N博士の猫

N博士の猫
                          -修.

 「N博士、その猫どうしたんですか?」
 投資家のエージェントはN博士のラボを再び訪れていた。N博士は重力制御の権威であり、そして千年に一度の天才と言われていた。そして最近、遂に重力制御を完成させ、投資家に大きなリターンを与えることができた。その結果、投資家は更なるリターンを期待して、新しいラボと潤沢な研究費を与えていた。エージェントは定期的にN博士のもとを訪問して、新たな研究成果がないか確かめていたのだ。

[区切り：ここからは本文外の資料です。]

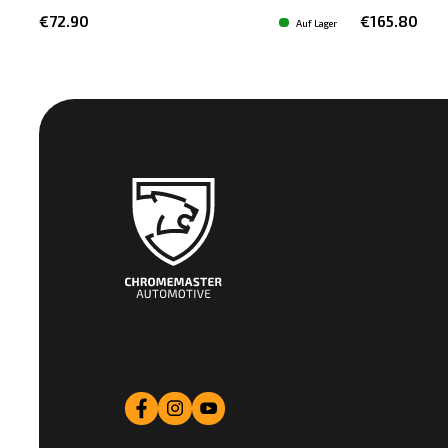
€72.90
€165.80
Auf Lager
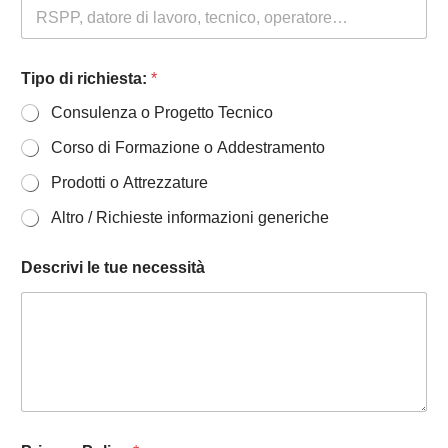
n
d
a
/
Tipo di richiesta:
*
E
n
Consulenza o Progetto Tecnico
t
e
Corso di Formazione o Addestramento
Prodotti o Attrezzature
Altro / Richieste informazioni generiche
Descrivi le tue necessità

 「この猫は近所のペットショップで売っていたものだ。」
 N博士の膝の上には小さな三毛猫が眠っていた。
 「いや、それより、またどうして猫を飼う気になったんですか?」
 N博士は猫を優しく撫でながら答えた。
 「あー、理由か。理由は2つある。一つは、前に作った研究サポートロボットがうまく動くようになったためだ。
 「ワープの研究を手伝わせる予定だった『Nダッシュ』ですね。いったい、どんな手を使って研究を再開させたんですか?」
 「うむ、いい質問だ。わしの知り合いに心理学者が居るのだが、そいつからロボットに自信を持たせるのが良いだろうとアドバイスをもらったのだ。そこでロボットに『君ならできる。大丈夫だ。』などと声を掛けておったら、無事、ワープの研究に戻ってくれたのだ。」
 「そうなんですね。これで研究が進みますね。」
 エージェントは、研究サポートロボット「Nダッシュ」はN博士の考え方や行動パターンをシミュレートしているが、心理学者はN博士の性格を熟知しているのだろうと思った。もし、今度N博士が研究に行き詰まったら、自分もN博士に自信を持たせる言葉を掛けてみようとほくそ笑んだ。